¨Me siento desmotivado desmotivada por todo¨
¨Me siento desmotivado desmotivada por todo¨
18 de Septiembre de 2025

Te levantas, haces lo imprescindible y apagas la alarma mental hasta el día siguiente. Si hoy te reconoces en «me siento desmotivadx con todo», este texto es para ti: para normalizar, entender y poner en práctica pasos pequeños y concretos que devuelvan sentido y energía a tu día a día.


Puede aparecer por muchas razones: estrés acumulado, pérdida de sentido en lo que haces, falta de descanso, cambios hormonales, duelo, aburrimiento, o como síntoma de depresión.


Primer paso y ojo con esto!: Etiquetarla como "flojera" o "mala actitud" solo aumenta la culpa y el aislamiento. Empieza por reconocerla sin juzgarte.


¿Cuándo pedir ayuda profesional?


Pedir ayuda no significa rendirse, sino todo lo contrario: implica reconocer que algo importante merece atención. Es recomendable consultar con un/a profesional de la psicología cuando:


-La desmotivación dura semanas y no mejora con pequeños cambios.

-Se acompaña de una disminución marcada de energía, problemas de concentración o pérdida de interés en casi todo.

-Aparecen alteraciones en el sueño o el apetito.

-Surgen pensamientos recurrentes de inutilidad o de no querer seguir adelante.

-Interfiere en tu trabajo, estudios, relaciones sociales o autocuidado.

-Ganas de quedarte en casa, no socializar. O a la contra, salir para desconectarte completamente. Como moverte por polos.

-Recurrir al alcohol y/o a otros consumos para desviar el pensamiento, preocupación o problema.


¿Qué puedes hacer ahora?


1. Microtareas: divide para vencer


Cuando todo parece enorme, divide. En vez de "ordenar la casa", prueba: 1) recoge la mesa (5 minutos), 2) barre la cocina (7 minutos), 3) saca la ropa (3 minutos). Completar microtareas genera impulso y reduce la procrastinación.
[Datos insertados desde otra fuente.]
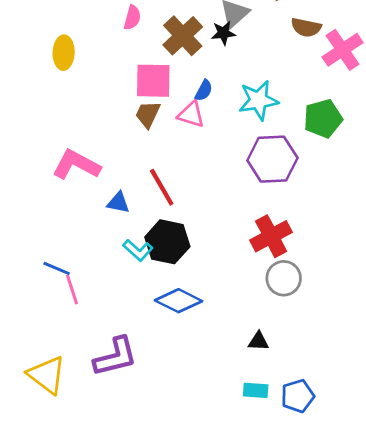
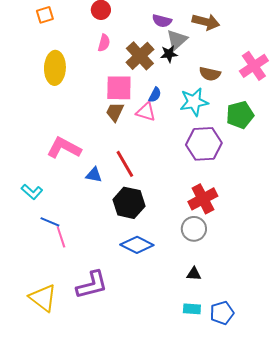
brown semicircle: (306, 27) -> (210, 74), moved
yellow ellipse: (64, 53) -> (55, 68), size x1.4
cyan L-shape: (138, 250) -> (32, 192), moved
gray circle: (284, 278) -> (194, 229), moved

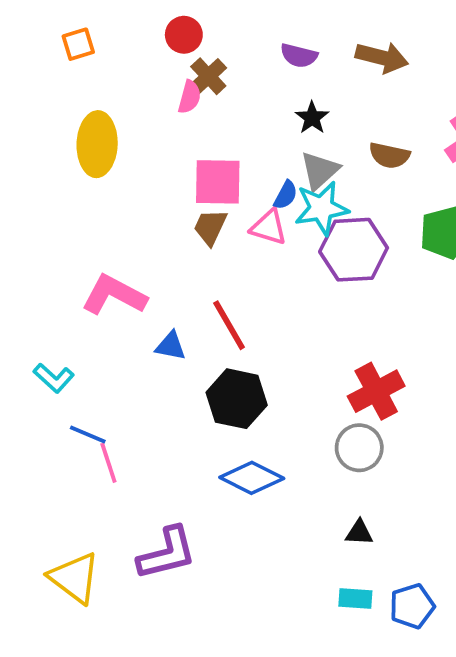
gray triangle: (177, 40) -> (320, 171), moved
black star: (169, 54) -> (312, 118), turned -30
brown cross: (140, 56) -> (208, 76), moved, size x0.7
cyan star: (194, 102) -> (321, 208), moved
purple hexagon: (204, 144) -> (354, 250), moved

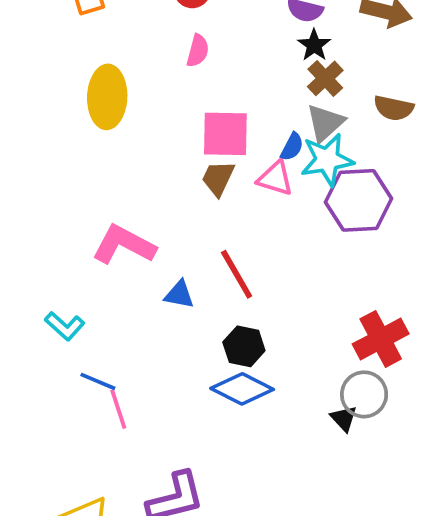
brown cross: (208, 76) -> (325, 78), moved
black star: (312, 118) -> (314, 45), moved
black hexagon: (237, 399) -> (244, 346), size x0.7
blue diamond: (252, 478) -> (242, 389), moved
black triangle: (359, 533) -> (344, 418), moved, turned 44

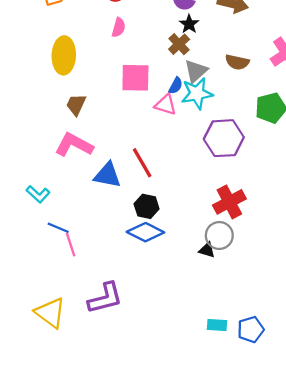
brown cross: (325, 78) -> (179, 44), moved
brown trapezoid: (218, 178) -> (76, 105), moved
purple hexagon: (359, 200) -> (224, 138), moved
blue triangle: (179, 295) -> (107, 175), size x1.5
black triangle: (344, 418) -> (207, 250), turned -30

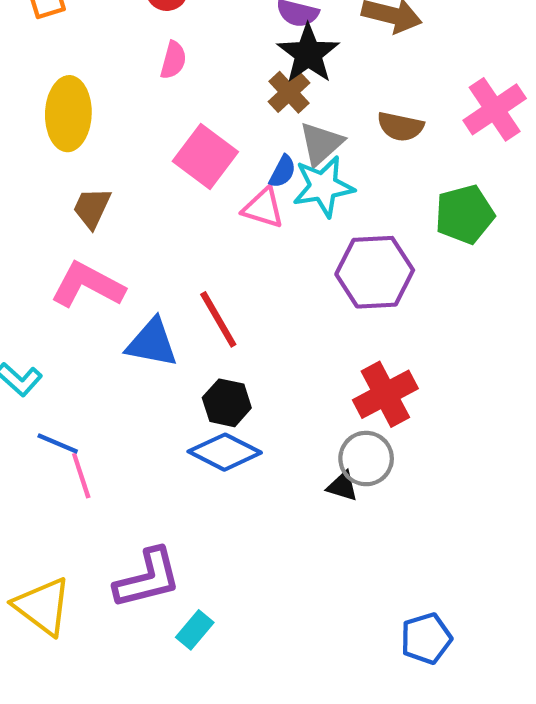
black star: (189, 24) -> (308, 54), size x1.6
pink square: (135, 78) -> (205, 156), turned 36
cyan rectangle: (217, 325) -> (195, 630), moved, turned -54

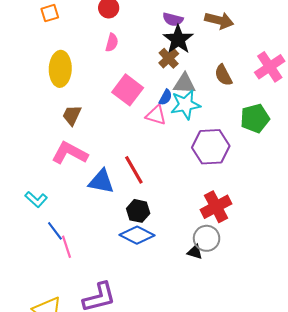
brown semicircle: (400, 127) -> (223, 75), turned 50
gray triangle: (321, 144) -> (184, 84), turned 45
blue line: (58, 444) -> (55, 231), turned 30

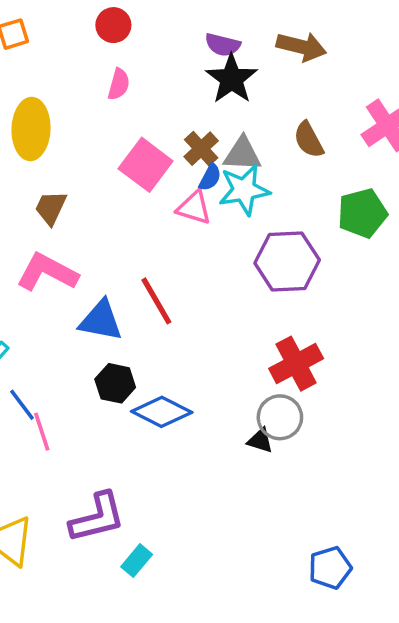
brown cross: (169, 58) -> (201, 149), moved
black hexagon: (138, 211) -> (115, 383), moved

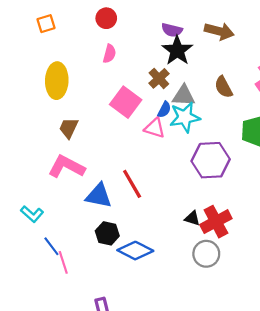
brown cross: (201, 149) -> (159, 78), moved
black triangle: (260, 441) -> (192, 218), moved

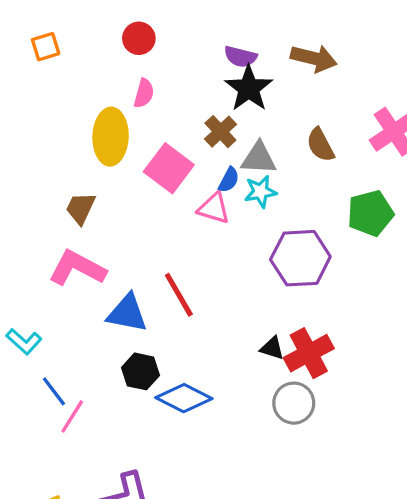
yellow ellipse: (57, 81) -> (111, 137), moved
cyan star: (185, 117) -> (260, 192), size x0.7
pink line: (63, 262) -> (72, 416), turned 50

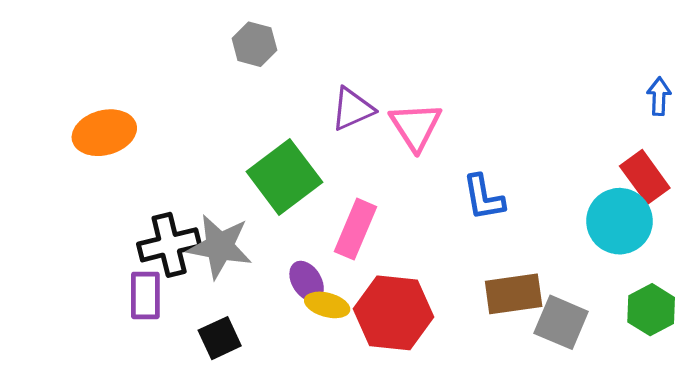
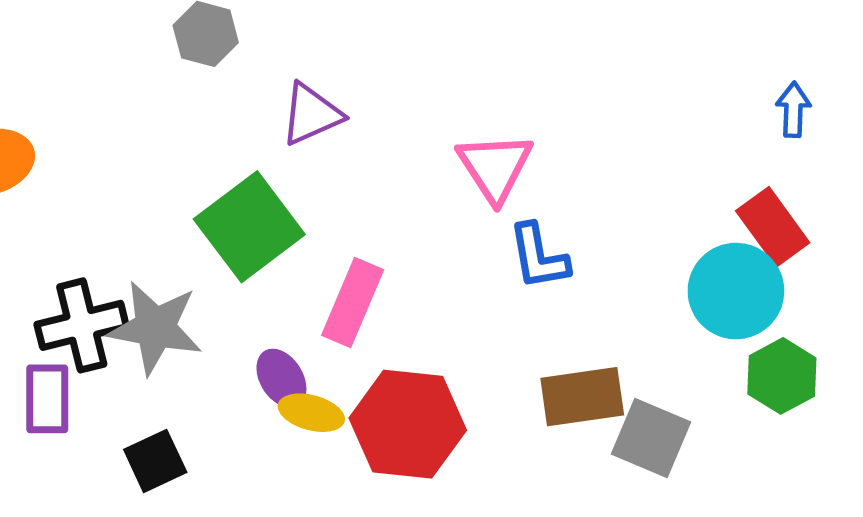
purple triangle: (352, 109) -> (311, 114), moved
pink triangle: (416, 126) -> (495, 167), moved
green hexagon: (651, 310) -> (782, 376), moved

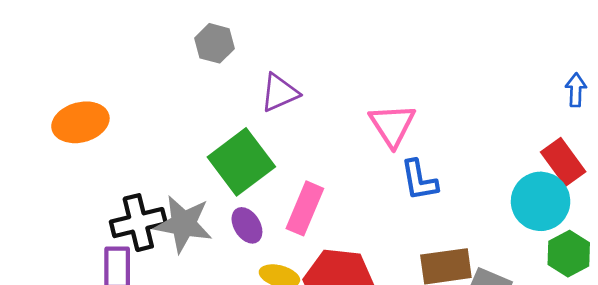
purple ellipse: (281, 378) -> (247, 225), moved

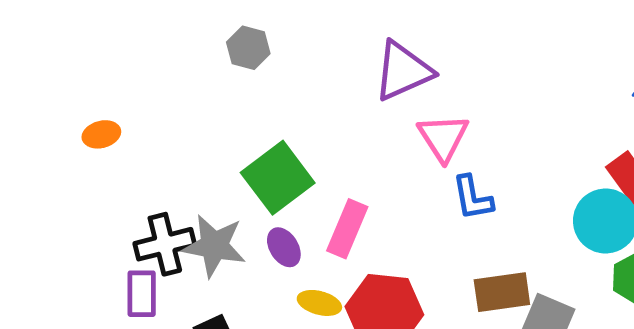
purple triangle: (279, 93) -> (403, 71), moved, size x1.4
orange ellipse: (80, 122) -> (101, 134), size x0.6

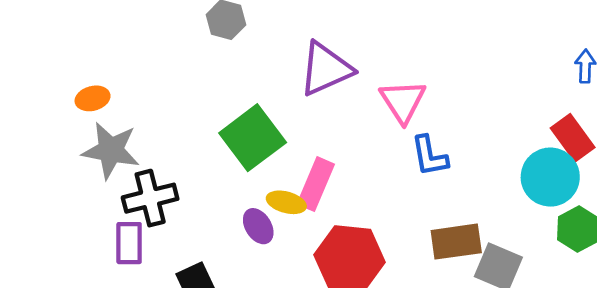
purple triangle: (403, 71) -> (326, 69), moved
gray star: (214, 246) -> (111, 150), moved
purple ellipse: (284, 247) -> (258, 226), moved
yellow ellipse: (319, 303) -> (286, 202), moved

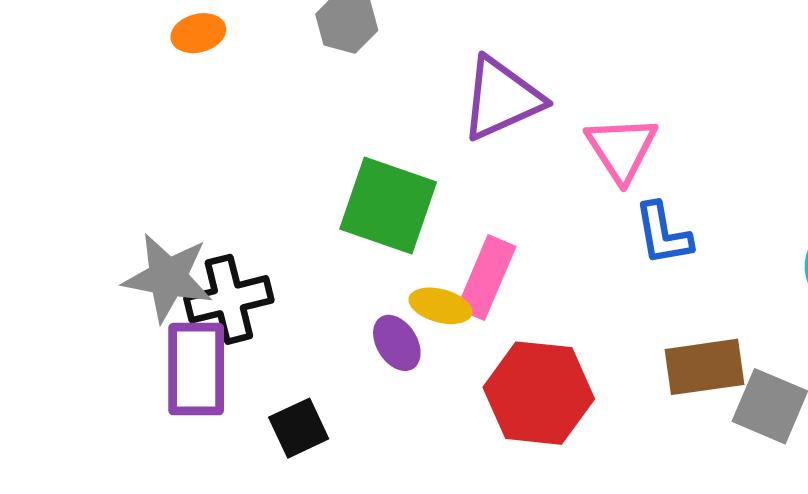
orange ellipse: (93, 98) -> (198, 33), moved
green square: (253, 138) -> (388, 205), turned -34
gray star: (111, 150) -> (168, 277), moved
purple rectangle: (129, 243) -> (196, 369), size x1.4

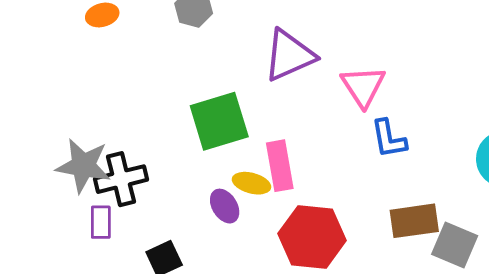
green square: (388, 205) -> (219, 121), turned -36
pink rectangle: (486, 277) -> (280, 166), turned -33
purple rectangle: (196, 369) -> (101, 222), size x0.6

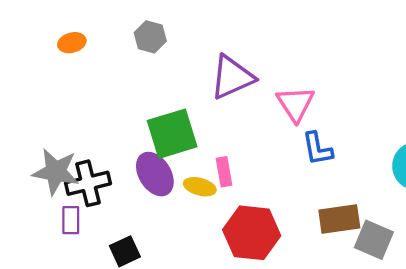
pink rectangle: (280, 166) -> (224, 172), size x0.7
purple ellipse: (225, 206) -> (155, 174), moved, size x1.5

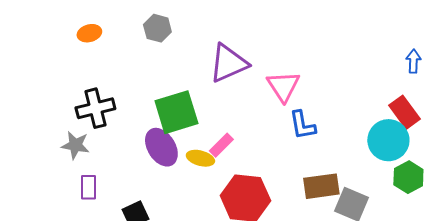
gray star: (56, 172) -> (75, 145), size x0.7
pink rectangle: (224, 172) -> (221, 145), turned 55
black cross: (88, 183) -> (95, 108), moved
Ejercicio: elige una tarea que estés evitando y divídela en pasos de 5–15 minutos. Haz solo el primer paso.


2. Activación conductual


La conducta influye en las emociones. Planificar pequeñas actividades placenteras o significativas puede romper el bloqueo: una caminata corta, llamar a una persona que te hace bien, preparar tu comida favorita, leer 10 páginas de un libro.

Idea práctica: crea una lista de 6 actividades (3 placenteras, 3 que te den sentido) y elige una para hoy.


3. Rituales y estructura ligera


No necesitas una agenda perfecta; una estructura mínima ayuda: hora de levantarte, una pausa sostenida a media mañana, y una rutina breve antes de dormir. Los rituales reducen la fatiga decisional.


4. Autocompasión en lugar de autocrítica


Habla contigo como lo harías con una persona queridísima que te cuenta lo mismo. Frases útiles: “Esto es duro y está bien sentirme así”, “Hoy puedo intentar una cosa pequeña”.


5. Cuidar el cuerpo para cuidar la mente


El sueño, la alimentación y el movimiento importan. No se trata de perfección, sino de hábitos mínimos sostenibles: 7–8 horas de sueño en la medida de lo posible, una comida que te aporte energía, mover el cuerpo 10–20 minutos.


6. Revisión de objetivos: ¿siguen siendo tuyos?


A veces la desmotivación surge porque perseguimos objetivos que ya no nos representan. Pregúntate: ¿esto es importante para mí ahora? ¿Qué valor cumple esta actividad en mi vida?


Ejercicio reflexivo: escribe 3 valores personales y revisa si alguna actividad diaria está alineada con ellos.